TASK STATEMENT » Repeat exactly the lines from the first line of the records through the line containing "Вкуснее всего запеканка на следующий", and nothing more.

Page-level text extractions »

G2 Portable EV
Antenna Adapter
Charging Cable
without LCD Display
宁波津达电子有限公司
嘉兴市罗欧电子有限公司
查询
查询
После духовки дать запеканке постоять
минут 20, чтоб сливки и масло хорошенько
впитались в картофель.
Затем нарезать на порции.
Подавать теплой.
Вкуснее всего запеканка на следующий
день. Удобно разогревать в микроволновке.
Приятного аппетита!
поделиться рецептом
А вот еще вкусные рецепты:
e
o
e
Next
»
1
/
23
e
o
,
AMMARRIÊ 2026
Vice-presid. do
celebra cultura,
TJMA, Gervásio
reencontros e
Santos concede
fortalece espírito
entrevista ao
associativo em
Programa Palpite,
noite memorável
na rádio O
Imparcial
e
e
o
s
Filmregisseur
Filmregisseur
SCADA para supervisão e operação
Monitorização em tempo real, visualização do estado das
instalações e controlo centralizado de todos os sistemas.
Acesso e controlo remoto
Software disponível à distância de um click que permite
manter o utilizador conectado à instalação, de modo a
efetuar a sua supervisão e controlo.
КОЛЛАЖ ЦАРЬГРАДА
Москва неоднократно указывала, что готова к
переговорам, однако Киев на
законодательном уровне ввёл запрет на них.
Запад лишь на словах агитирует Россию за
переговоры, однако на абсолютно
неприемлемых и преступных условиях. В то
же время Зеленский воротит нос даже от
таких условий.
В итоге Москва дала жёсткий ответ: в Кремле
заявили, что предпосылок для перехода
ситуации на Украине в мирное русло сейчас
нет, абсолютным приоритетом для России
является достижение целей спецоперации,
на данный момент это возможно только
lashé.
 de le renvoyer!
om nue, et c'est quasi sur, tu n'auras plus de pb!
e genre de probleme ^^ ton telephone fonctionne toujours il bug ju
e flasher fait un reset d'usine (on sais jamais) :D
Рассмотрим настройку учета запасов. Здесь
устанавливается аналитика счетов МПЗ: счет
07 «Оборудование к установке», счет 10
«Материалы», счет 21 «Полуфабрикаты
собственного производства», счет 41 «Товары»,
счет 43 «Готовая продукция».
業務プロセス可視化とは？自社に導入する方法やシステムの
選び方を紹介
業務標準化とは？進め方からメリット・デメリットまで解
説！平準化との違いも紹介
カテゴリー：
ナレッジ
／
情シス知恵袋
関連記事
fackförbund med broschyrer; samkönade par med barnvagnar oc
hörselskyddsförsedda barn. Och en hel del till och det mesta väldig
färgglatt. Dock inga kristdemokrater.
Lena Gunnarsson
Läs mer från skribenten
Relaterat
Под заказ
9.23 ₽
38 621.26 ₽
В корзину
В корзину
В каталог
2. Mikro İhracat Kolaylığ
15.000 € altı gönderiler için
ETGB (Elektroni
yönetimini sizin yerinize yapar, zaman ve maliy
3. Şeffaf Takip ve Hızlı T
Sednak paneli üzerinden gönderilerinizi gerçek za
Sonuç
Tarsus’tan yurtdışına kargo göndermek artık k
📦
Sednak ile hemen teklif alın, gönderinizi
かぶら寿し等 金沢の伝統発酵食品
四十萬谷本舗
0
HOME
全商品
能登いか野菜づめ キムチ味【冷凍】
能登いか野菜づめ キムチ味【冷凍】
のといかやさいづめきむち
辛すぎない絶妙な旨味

SOLVED EXERCISE »
G2 Portable EV
Antenna Adapter
Charging Cable
without LCD Display
宁波津达电子有限公司
嘉兴市罗欧电子有限公司
查询
查询
После духовки дать запеканке постоять
минут 20, чтоб сливки и масло хорошенько
впитались в картофель.
Затем нарезать на порции.
Подавать теплой.
Вкуснее всего запеканка на следующий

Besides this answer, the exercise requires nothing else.